::: MATERIAL FOR THIS EXERCISE

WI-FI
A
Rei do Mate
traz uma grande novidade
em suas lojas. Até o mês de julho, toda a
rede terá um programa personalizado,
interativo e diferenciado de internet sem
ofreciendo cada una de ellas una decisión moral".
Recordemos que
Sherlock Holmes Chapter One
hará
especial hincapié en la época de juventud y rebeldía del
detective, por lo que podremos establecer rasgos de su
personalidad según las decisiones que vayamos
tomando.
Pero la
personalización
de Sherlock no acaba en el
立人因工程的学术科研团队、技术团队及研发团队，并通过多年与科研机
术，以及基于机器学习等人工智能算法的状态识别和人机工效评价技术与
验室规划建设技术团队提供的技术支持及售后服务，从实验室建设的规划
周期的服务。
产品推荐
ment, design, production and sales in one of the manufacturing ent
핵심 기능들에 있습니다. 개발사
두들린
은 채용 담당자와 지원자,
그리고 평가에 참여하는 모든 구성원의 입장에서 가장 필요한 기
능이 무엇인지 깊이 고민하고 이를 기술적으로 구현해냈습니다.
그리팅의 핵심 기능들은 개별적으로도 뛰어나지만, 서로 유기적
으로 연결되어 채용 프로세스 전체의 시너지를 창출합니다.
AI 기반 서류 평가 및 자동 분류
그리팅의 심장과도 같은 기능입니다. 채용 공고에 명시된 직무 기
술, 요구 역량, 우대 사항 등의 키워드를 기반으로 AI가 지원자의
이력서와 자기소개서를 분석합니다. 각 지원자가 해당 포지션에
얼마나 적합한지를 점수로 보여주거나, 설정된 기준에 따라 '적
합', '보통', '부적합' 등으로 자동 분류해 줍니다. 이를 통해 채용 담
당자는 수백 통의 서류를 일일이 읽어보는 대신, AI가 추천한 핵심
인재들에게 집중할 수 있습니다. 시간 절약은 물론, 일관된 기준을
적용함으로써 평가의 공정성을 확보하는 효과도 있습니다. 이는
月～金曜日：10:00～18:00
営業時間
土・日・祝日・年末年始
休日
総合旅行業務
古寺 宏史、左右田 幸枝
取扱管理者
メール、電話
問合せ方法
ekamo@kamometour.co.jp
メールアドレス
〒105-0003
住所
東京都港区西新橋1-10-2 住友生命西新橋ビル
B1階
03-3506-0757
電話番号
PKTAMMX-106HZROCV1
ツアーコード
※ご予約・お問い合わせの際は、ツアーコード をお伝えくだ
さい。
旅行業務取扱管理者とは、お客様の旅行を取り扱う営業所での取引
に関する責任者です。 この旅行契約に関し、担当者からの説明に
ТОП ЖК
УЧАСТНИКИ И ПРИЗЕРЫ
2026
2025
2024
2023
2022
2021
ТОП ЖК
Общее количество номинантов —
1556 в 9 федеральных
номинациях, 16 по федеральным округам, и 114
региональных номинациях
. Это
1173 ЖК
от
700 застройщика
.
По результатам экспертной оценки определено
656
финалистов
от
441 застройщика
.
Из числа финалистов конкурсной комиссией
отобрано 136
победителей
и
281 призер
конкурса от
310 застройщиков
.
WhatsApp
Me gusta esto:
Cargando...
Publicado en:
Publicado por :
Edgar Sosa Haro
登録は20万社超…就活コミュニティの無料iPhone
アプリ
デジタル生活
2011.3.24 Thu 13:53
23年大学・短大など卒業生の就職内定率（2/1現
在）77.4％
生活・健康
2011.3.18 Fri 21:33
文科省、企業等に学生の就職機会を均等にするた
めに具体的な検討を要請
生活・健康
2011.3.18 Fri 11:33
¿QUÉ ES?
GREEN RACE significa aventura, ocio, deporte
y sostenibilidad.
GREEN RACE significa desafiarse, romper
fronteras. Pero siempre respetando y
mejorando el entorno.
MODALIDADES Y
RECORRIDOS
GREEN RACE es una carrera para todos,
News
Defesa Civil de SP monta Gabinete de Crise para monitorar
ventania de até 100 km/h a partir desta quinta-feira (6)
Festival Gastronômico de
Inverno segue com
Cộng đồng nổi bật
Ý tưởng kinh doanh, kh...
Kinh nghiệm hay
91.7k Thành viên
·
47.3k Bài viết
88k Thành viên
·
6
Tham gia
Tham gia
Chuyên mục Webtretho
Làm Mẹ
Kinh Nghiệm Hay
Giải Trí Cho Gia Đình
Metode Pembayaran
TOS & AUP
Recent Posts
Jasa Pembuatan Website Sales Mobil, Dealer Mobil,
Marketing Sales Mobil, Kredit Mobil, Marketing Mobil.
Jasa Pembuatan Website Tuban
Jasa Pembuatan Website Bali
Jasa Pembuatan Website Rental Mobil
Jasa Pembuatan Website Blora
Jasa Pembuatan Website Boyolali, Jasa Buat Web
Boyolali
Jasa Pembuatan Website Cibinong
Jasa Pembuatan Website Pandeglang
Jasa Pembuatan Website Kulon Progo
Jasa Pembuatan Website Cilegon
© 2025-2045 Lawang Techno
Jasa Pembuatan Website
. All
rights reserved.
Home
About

::::::
::: MATERIAL FOR THIS EXERCISE

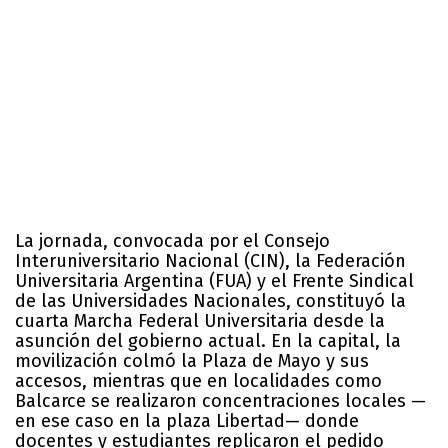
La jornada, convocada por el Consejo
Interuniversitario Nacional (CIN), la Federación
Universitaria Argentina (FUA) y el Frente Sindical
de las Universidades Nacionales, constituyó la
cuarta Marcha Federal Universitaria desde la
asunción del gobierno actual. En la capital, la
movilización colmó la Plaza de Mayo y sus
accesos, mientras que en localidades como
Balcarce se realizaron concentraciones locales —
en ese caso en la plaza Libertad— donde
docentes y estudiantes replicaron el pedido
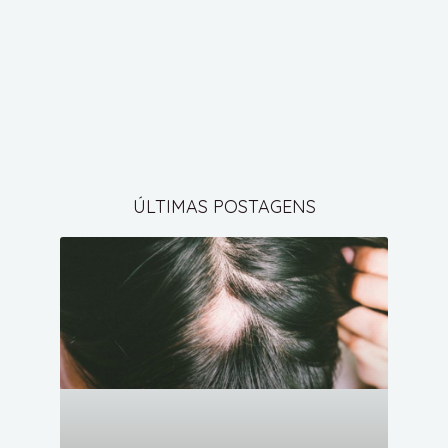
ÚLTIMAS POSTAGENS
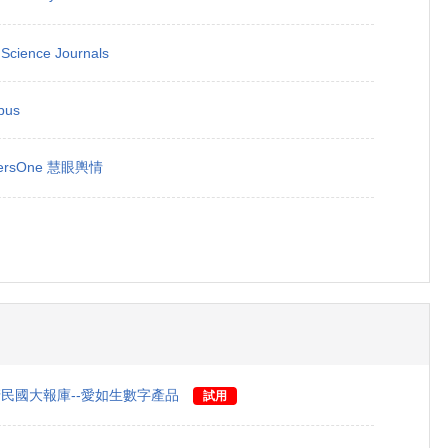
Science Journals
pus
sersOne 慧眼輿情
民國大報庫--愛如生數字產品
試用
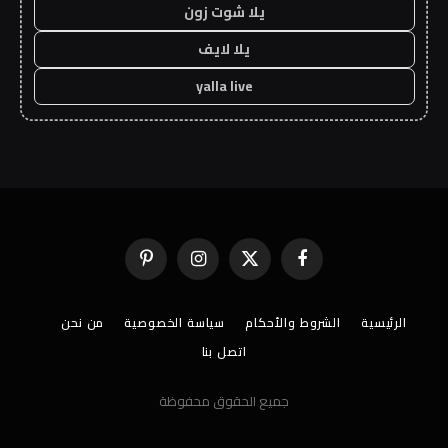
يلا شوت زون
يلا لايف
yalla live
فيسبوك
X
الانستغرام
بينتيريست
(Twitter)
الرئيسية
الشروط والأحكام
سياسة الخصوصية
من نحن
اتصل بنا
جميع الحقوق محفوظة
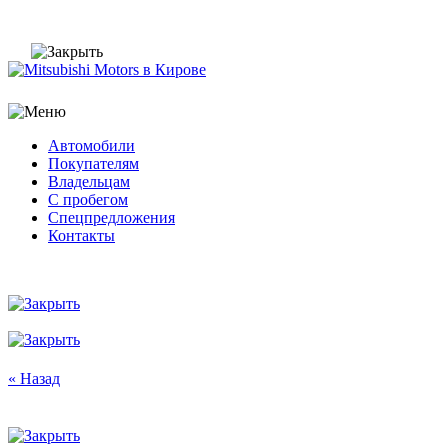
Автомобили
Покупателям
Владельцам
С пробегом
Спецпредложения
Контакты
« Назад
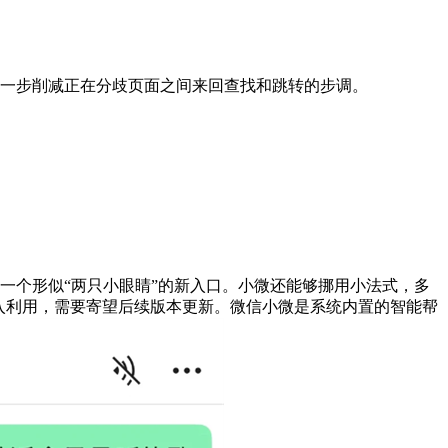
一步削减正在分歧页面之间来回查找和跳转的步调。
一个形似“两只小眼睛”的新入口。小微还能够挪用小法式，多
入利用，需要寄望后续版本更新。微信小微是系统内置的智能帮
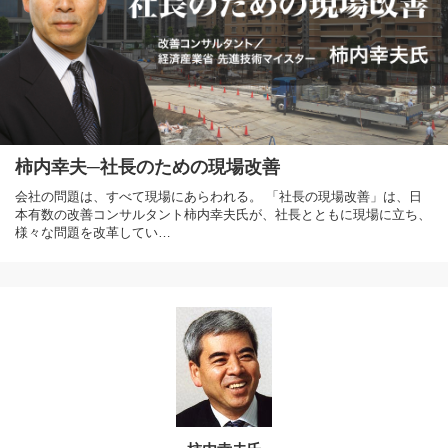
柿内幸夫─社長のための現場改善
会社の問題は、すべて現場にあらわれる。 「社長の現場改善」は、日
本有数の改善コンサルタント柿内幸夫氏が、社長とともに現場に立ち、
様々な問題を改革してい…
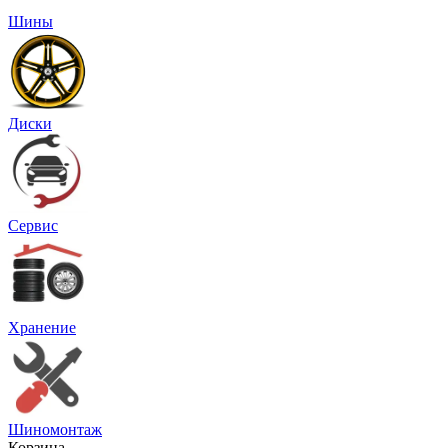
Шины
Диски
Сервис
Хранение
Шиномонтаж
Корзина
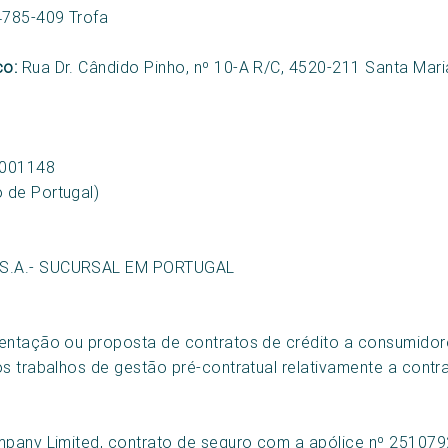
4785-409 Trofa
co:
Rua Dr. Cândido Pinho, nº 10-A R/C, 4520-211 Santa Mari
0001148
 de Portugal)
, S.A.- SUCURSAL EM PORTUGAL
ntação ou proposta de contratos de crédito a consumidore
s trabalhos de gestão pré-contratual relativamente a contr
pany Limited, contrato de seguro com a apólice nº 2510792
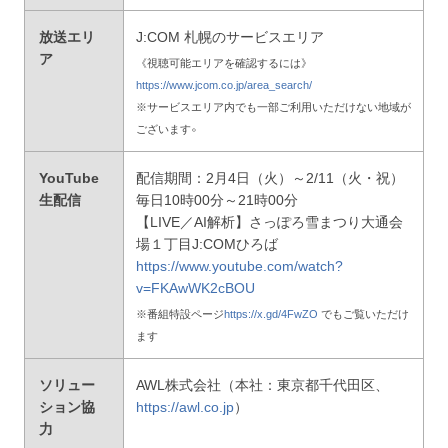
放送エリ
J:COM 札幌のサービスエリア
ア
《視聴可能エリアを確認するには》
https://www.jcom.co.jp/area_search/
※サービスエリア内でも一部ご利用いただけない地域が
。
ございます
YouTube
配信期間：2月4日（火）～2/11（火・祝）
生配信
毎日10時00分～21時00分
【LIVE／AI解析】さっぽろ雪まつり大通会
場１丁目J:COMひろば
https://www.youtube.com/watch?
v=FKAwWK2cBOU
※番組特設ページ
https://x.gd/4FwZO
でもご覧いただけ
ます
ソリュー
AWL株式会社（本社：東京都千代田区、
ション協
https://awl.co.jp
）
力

::::::
::: MATERIAL FOR THIS EXERCISE

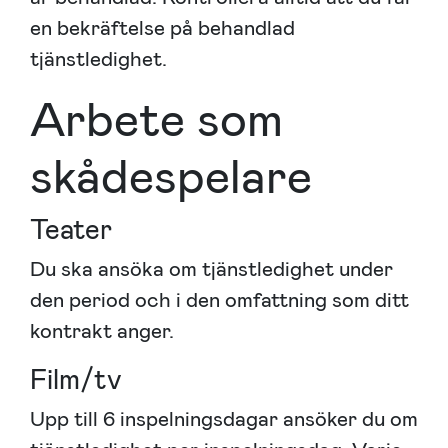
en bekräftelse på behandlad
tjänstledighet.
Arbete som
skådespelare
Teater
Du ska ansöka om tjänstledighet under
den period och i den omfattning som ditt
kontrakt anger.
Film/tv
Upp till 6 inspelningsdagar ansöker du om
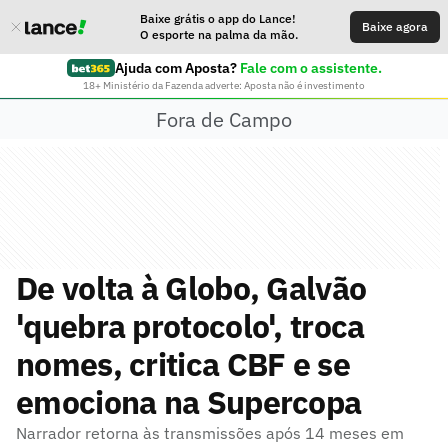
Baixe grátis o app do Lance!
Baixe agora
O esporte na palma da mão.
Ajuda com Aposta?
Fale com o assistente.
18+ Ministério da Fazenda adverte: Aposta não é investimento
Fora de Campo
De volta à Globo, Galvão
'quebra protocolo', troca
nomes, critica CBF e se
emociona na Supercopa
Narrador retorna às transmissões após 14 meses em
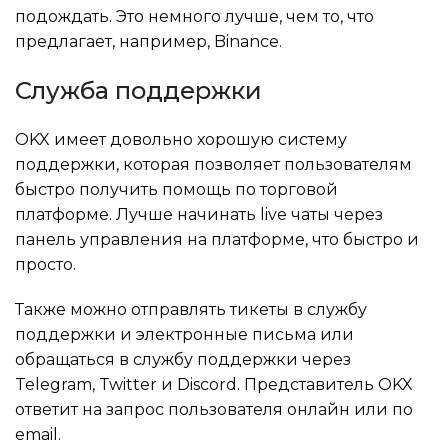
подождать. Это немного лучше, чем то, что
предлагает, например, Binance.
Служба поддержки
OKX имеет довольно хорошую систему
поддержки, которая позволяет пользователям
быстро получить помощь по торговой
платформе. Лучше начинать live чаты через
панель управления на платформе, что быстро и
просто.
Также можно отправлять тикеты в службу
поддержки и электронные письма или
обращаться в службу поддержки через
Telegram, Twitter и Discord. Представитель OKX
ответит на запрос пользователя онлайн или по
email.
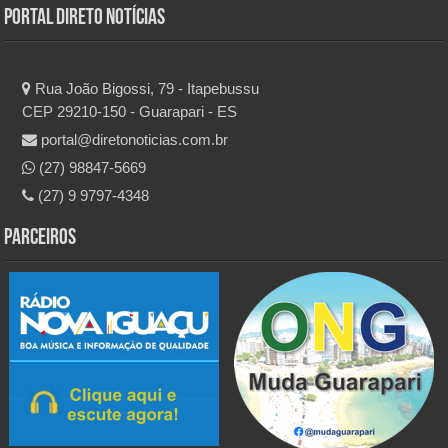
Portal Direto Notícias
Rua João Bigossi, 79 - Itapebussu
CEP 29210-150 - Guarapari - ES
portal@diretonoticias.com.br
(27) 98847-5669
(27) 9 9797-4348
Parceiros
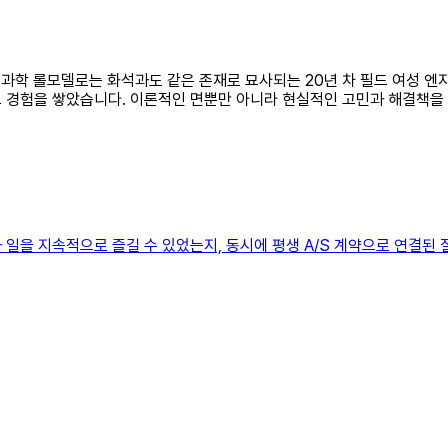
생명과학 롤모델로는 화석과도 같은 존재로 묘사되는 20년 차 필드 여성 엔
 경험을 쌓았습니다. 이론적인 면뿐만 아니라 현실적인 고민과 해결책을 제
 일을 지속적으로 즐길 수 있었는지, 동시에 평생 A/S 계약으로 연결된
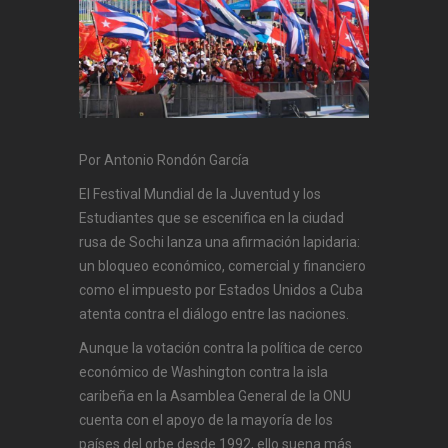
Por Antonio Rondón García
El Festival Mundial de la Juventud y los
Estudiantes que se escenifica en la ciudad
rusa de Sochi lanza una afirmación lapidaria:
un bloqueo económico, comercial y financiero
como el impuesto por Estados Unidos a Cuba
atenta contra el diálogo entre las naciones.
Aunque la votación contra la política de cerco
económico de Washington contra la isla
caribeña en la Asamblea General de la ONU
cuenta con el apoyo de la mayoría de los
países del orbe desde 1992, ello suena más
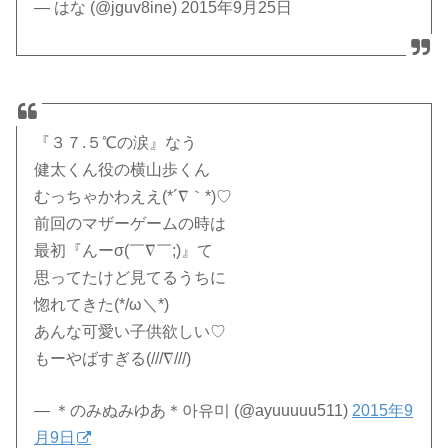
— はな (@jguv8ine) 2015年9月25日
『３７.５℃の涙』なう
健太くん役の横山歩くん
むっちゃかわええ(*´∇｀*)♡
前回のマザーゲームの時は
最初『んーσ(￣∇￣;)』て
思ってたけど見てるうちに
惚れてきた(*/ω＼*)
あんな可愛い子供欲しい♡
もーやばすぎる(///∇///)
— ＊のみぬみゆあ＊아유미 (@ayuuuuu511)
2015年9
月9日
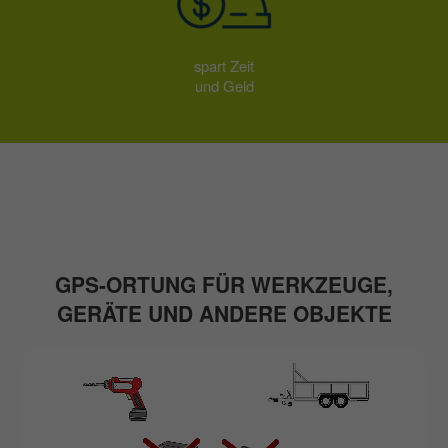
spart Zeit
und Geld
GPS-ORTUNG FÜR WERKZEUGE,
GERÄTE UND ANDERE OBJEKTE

::::::

> ACTIVITY
Transcribe only this stretch of the data: the line with "はな (@jguv8ine) 2015年9月25日", the line with "GERÄTE UND ANDERE OBJEKTE", and every line in between. Leave out the pictures.

> WRITTEN REPLY
— はな (@jguv8ine) 2015年9月25日
『３７.５℃の涙』なう
健太くん役の横山歩くん
むっちゃかわええ(*´∇｀*)♡
前回のマザーゲームの時は
最初『んーσ(￣∇￣;)』て
思ってたけど見てるうちに
惚れてきた(*/ω＼*)
あんな可愛い子供欲しい♡
もーやばすぎる(///∇///)
— ＊のみぬみゆあ＊아유미 (@ayuuuuu511)
2015年9
月9日
spart Zeit
und Geld
GPS-ORTUNG FÜR WERKZEUGE,
GERÄTE UND ANDERE OBJEKTE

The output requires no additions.